Panamá celebra su cumpleaños. Ya son 103 años de la gesta separatista del 3 de noviembre de 1903, cuando los panameños decidieron forjar su propio destino en el sitial de las naciones.
Este año los deportistas serán nuevamente los abanderados. Irving Saladino, un chico salido de Colón que se puede darle a Panamá su primera medalla de oro en una Olimpiada y una leyenda viviente del boxeo: Roberto "Mano de Piedra" Durán, son los designados para llevar la bandera nacional este 3 y 4 de noviembre.

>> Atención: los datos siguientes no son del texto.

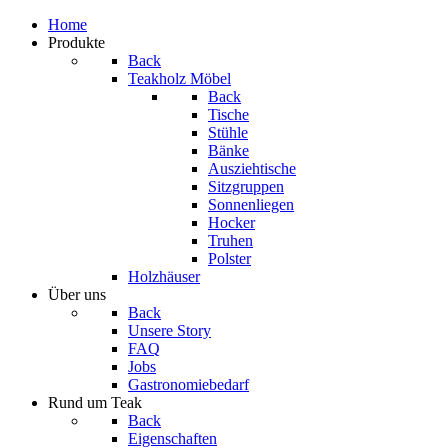
Home
Produkte
Back
Teakholz Möbel
Back
Tische
Stühle
Bänke
Ausziehtische
Sitzgruppen
Sonnenliegen
Hocker
Truhen
Polster
Holzhäuser
Über uns
Back
Unsere Story
FAQ
Jobs
Gastronomiebedarf
Rund um Teak
Back
Eigenschaften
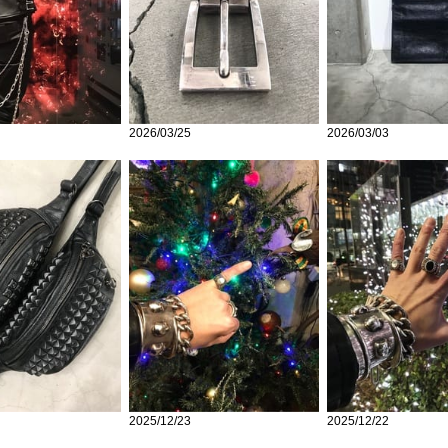
2026/03/25
2026/03/03
2025/12/23
2025/12/22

La fecha de hoy sirve para recordar los esfuerzos de los próceres decididos a materializar las aspiraciones panameñas de lograr una patria propia y cancelar la unión por 82 años con Colombia.
El momento sirve para recordar los aportes de esos próceres y también sirve de clarinada para que los políticos entiendan que no debe prosperar en el suelo istmeño el germen de la corrupción, que socava tanto a la esfera gubernamental como particular.
En la jornada de rendirle honor a la Patria no cabe la política, porque hoy la juventud y los adultos salen a las calles a rendirle tributo a la nación con el redoble de tambores, la sonoridad del clarín, las dianas y los rítmicos desfiles, que serán las expresiones del sentimiento patriótico, que debemos cultivar para resaltar la panameñidad.
Pero también debe haber un momento de silencio para demostrar la solidaridad con aquellos hermanos muertos en las tragedias de la Caja de Seguro Social y del autobús incendiado. Hay que rendirle tributo a la Patria, pero sin olvidar a los que hace poco han caído de una manera tan dolorosa. Si se produce alguna protesta que sea con el debido respeto, para no manchar un momento en que todos debemos estar unidos para rendirle tributo a la tierra que nos vio nacer.